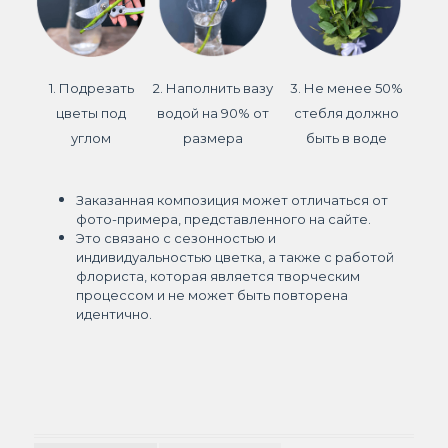
1. Подрезать
2. Наполнить вазу
3. Не менее 50%
цветы под
водой на 90% от
стебля должно
углом
размера
быть в воде
Заказанная композиция может отличаться от
фото-примера, представленного на сайте.
Это связано с сезонностью и
индивидуальностью цветка, а также с работой
флориста, которая является творческим
процессом и не может быть повторена
идентично.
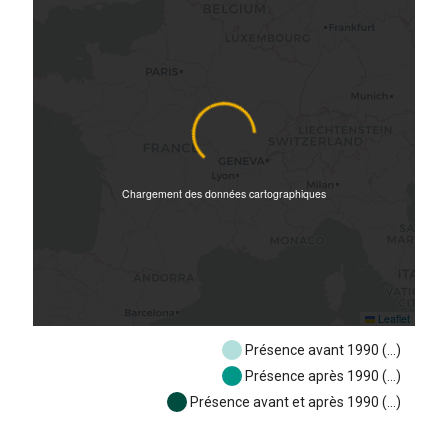
Chargement des données cartographiques
Leaflet
Présence avant 1990 (
…
)
Présence après 1990 (
…
)
Présence avant et après 1990 (
…
)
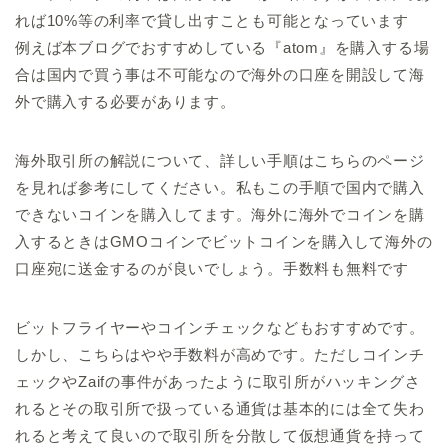
れば10%等の利率で貸し出すことも可能となっています
例えば本ブログでおすすめしている『atom』を購入する場
合は国内で買う事は不可能なので海外の口座を開設して海
外で購入する必要があります。
海外取引所の解説について、詳しい手順はこちらのページ
を見れば参考にしてください。私もこの手順で国内で購入
できないコインを購入してます。海外に海外でコインを購
入するときはGMOコインでビットコインを購入して海外の
口座宛に送金するのが良いでしょう。手数料も無料です
ビットフライヤーやコインチェックなどもおすすめです。
しかし、こちらはやや手数料が高めです。ただしコインチ
ェックやZaifの事件があったように取引所がハッキングさ
れるとその取引所で扱っている通貨は基本的には全て失わ
れると考えて良いので取引所を分散して仮想通貨を持って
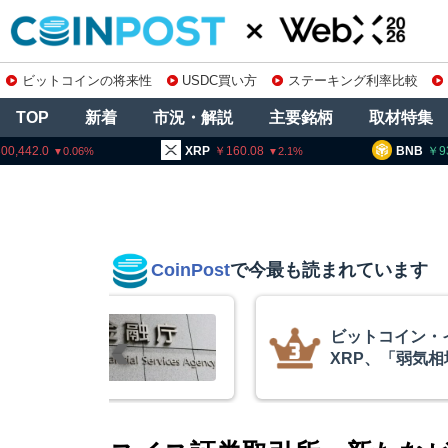
ビットコインの将来性
USDC買い方
ステーキング利率比較
TOP
新着
市況・解説
主要銘柄
取材特集
00,442.0
XRP
160.08
BNB
9
0.06
2.1
CoinPost
で今最も読まれています
庫制限強化を
ビットコイン・
 金融庁と警
XRP、「弱気
的な兆候」＝ク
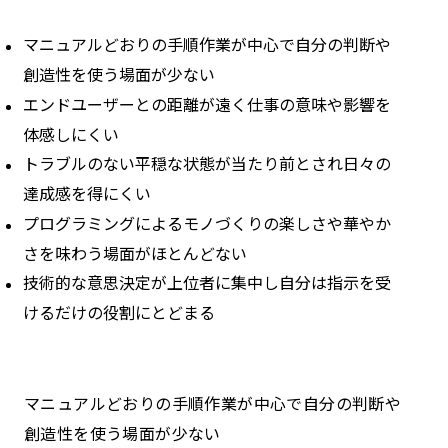
インフラエンジニアのキャリア相談ならテックゴー
マニュアルどおりの手順作業が中心で自分の判断や
まとめ
創造性を使う場面が少ない
エンドユーザーとの距離が遠く仕事の意味や影響を
体感しにくい
トラブルのない平穏な状態が当たり前とされ日々の
達成感を得にくい
プログラミングによるモノづくりの楽しさや華やか
さを味わう場面がほとんどない
技術的な意思決定が上位者に集中し自分は指示を受
けるだけの役割にとどまる
マニュアルどおりの手順作業が中心で自分の判断や
創造性を使う場面が少ない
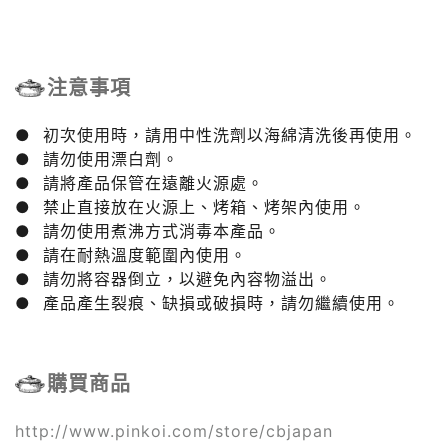
注意事項
● 初次使用時，請用中性洗劑以海綿清洗後再使用。
● 請勿使用漂白劑。
● 請將產品保管在遠離火源處。
● 禁止直接放在火源上、烤箱、烤架內使用。
● 請勿使用煮沸方式消毒本產品。
● 請在耐熱溫度範圍內使用。
● 請勿將容器倒立，以避免內容物溢出。
● 產品產生裂痕、缺損或破損時，請勿繼續使用。
購買商品
http://www.pinkoi.com/store/cbjapan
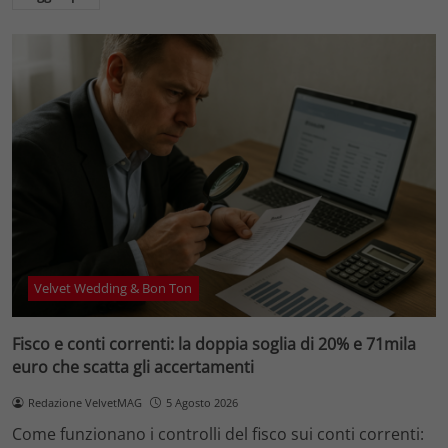
Velvet Wedding & Bon Ton
Fisco e conti correnti: la doppia soglia di 20% e 71mila
euro che scatta gli accertamenti
Redazione VelvetMAG
5 Agosto 2026
Come funzionano i controlli del fisco sui conti correnti:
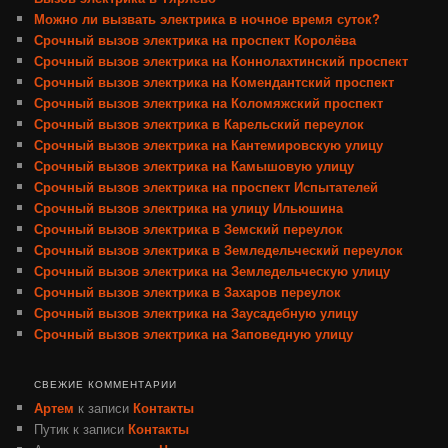
Можно ли вызвать электрика в ночное время суток?
Срочный вызов электрика на проспект Королёва
Срочный вызов электрика на Коннолахтинский проспект
Срочный вызов электрика на Комендантский проспект
Срочный вызов электрика на Коломяжский проспект
Срочный вызов электрика в Карельский переулок
Срочный вызов электрика на Кантемировскую улицу
Срочный вызов электрика на Камышовую улицу
Срочный вызов электрика на проспект Испытателей
Срочный вызов электрика на улицу Ильюшина
Срочный вызов электрика в Земский переулок
Срочный вызов электрика в Земледельческий переулок
Срочный вызов электрика на Земледельческую улицу
Срочный вызов электрика в Захаров переулок
Срочный вызов электрика на Заусадебную улицу
Срочный вызов электрика на Заповедную улицу
СВЕЖИЕ КОММЕНТАРИИ
Артем
к записи
Контакты
Путик
к записи
Контакты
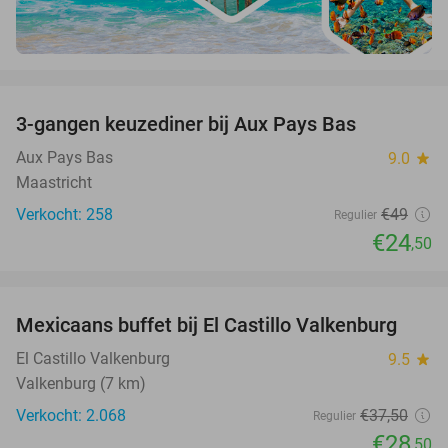
favorite_border
3-gangen keuzediner bij Aux Pays Bas
50%
Aux Pays Bas
9.0
star
Maastricht
Verkocht: 258
€49
Regulier
€24
,50
favorite_border
Mexicaans buffet bij El Castillo Valkenburg
24%
El Castillo Valkenburg
9.5
star
Valkenburg (7 km)
Verkocht: 2.068
€37
,50
Regulier
€28
,50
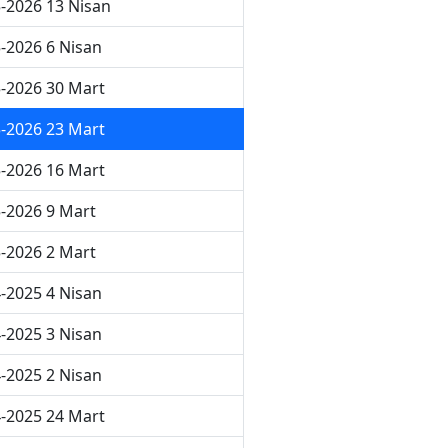
-2026 13 Nisan
-2026 6 Nisan
-2026 30 Mart
-2026 23 Mart
-2026 16 Mart
-2026 9 Mart
-2026 2 Mart
-2025 4 Nisan
-2025 3 Nisan
-2025 2 Nisan
-2025 24 Mart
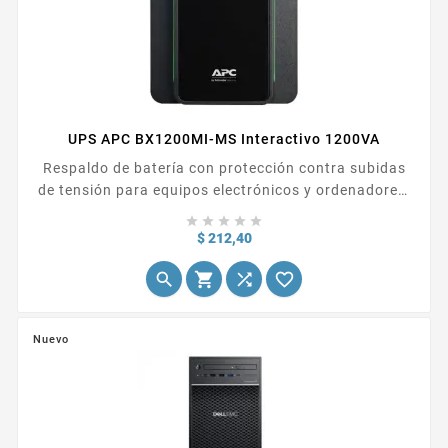
UPS APC BX1200MI-MS Interactivo 1200VA
Respaldo de batería con protección contra subidas
de tensión para equipos electrónicos y ordenadores.
Proteja el sistema electrónico secundario contra las





subidas de tensión y los picos de tensión sin reducir
Precio
$ 212,40
el suministro de batería que mantiene en




funcionamiento los sistemas electrónicos básicos
durante los cortes de...
Nuevo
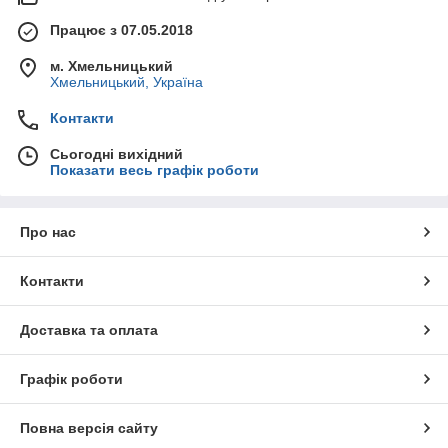
Працює з 07.05.2018
м. Хмельницький
Хмельницький, Україна
Контакти
Сьогодні вихідний
Показати весь графік роботи
Про нас
Контакти
Доставка та оплата
Графік роботи
Повна версія сайту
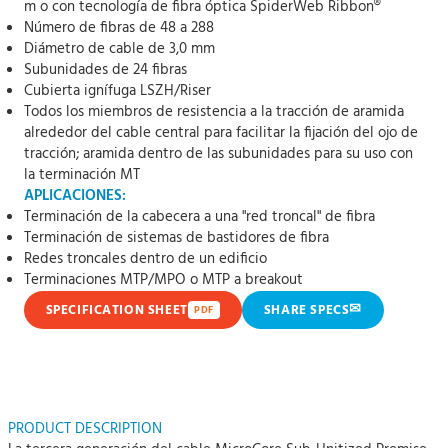
m o con tecnología de fibra óptica SpiderWeb Ribbon®
Número de fibras de 48 a 288
Diámetro de cable de 3,0 mm
Subunidades de 24 fibras
Cubierta ignífuga LSZH/Riser
Todos los miembros de resistencia a la tracción de aramida
alrededor del cable central para facilitar la fijación del ojo de
tracción; aramida dentro de las subunidades para su uso con
la terminación MT
APLICACIONES:
Terminación de la cabecera a una "red troncal" de fibra
Terminación de sistemas de bastidores de fibra
Redes troncales dentro de un edificio
Terminaciones MTP/MPO o MTP a breakout
✉
SPECIFICATION SHEET
SHARE SPECS
PDF
PRODUCT DESCRIPTION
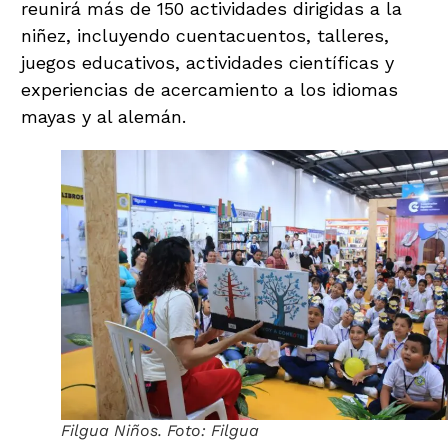
reunirá más de 150 actividades dirigidas a la
niñez, incluyendo cuentacuentos, talleres,
juegos educativos, actividades científicas y
experiencias de acercamiento a los idiomas
mayas y al alemán.
Filgua Niños. Foto: Filgua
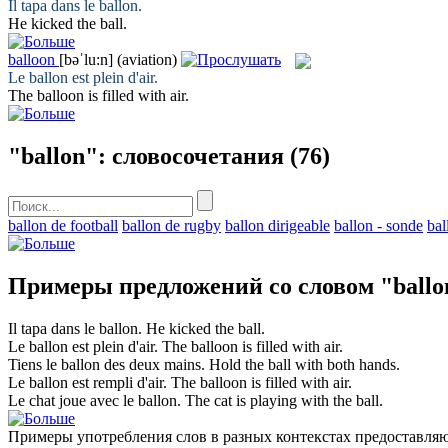
Il tapa dans le
ballon
.
He kicked the
ball
.
balloon
[bəˈlu:n]
(aviation)
Le
ballon
est plein d'air.
The
balloon
is filled with air.
"ballon": словосочетания
(76)
ballon de football
ballon de rugby
ballon dirigeable
ballon - sonde
bal
Примеры предложений со словом "ballo
Il tapa dans le
ballon
.
He kicked the
ball
.
Le
ballon
est plein d'air.
The
balloon
is filled with air.
Tiens le
ballon
des deux mains.
Hold the
ball
with both hands.
Le
ballon
est rempli d'air.
The
balloon
is filled with air.
Le chat joue avec le
ballon
.
The cat is playing with the
ball
.
Примеры употребления слов в разных контекстах предоставляют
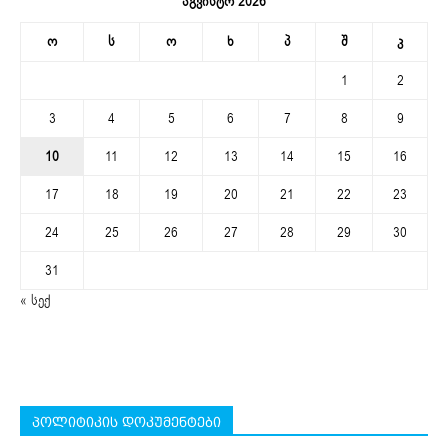
აგვისტო 2026
ო
ს
ო
ხ
პ
შ
კ
1
2
3
4
5
6
7
8
9
10
11
12
13
14
15
16
17
18
19
20
21
22
23
24
25
26
27
28
29
30
31
« სექ
პოლიტიკის დოკუმენტები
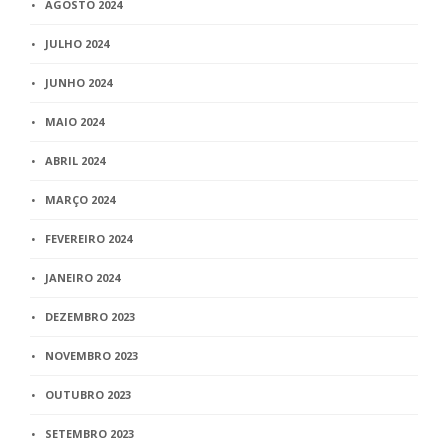
AGOSTO 2024
JULHO 2024
JUNHO 2024
MAIO 2024
ABRIL 2024
MARÇO 2024
FEVEREIRO 2024
JANEIRO 2024
DEZEMBRO 2023
NOVEMBRO 2023
OUTUBRO 2023
SETEMBRO 2023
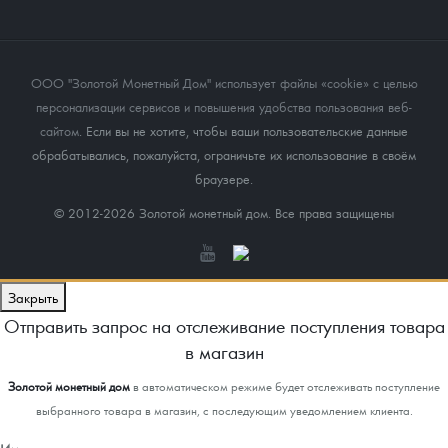
ООО "Золотой Монетный Дом" использует файлы «cookie» с целью
персонализации сервисов и повышения удобства пользования веб-
сайтом
. Если вы не хотите, чтобы ваши пользовательские данные
обрабатывались, пожалуйста, ограничьте их использование в своём
браузере.
© 2012-2026 Золотой монетный дом. Все права защищены
Закрыть
Отправить запрос на отслеживание поступления товара
в магазин
Золотой монетный дом
в автоматическом режиме будет отслеживать поступление
выбранного товара в магазин, с последующим уведомлением клиента.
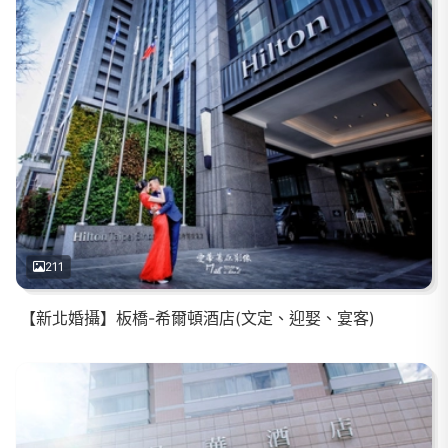
211
【新北婚攝】板橋-希爾頓酒店(文定、迎娶、宴客)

⁂

▶ Activity
Each line above with the string "fibras" should be reported in full.

▶ Expected answer
Número de fibras de 48 a 288
Subunidades de 24 fibras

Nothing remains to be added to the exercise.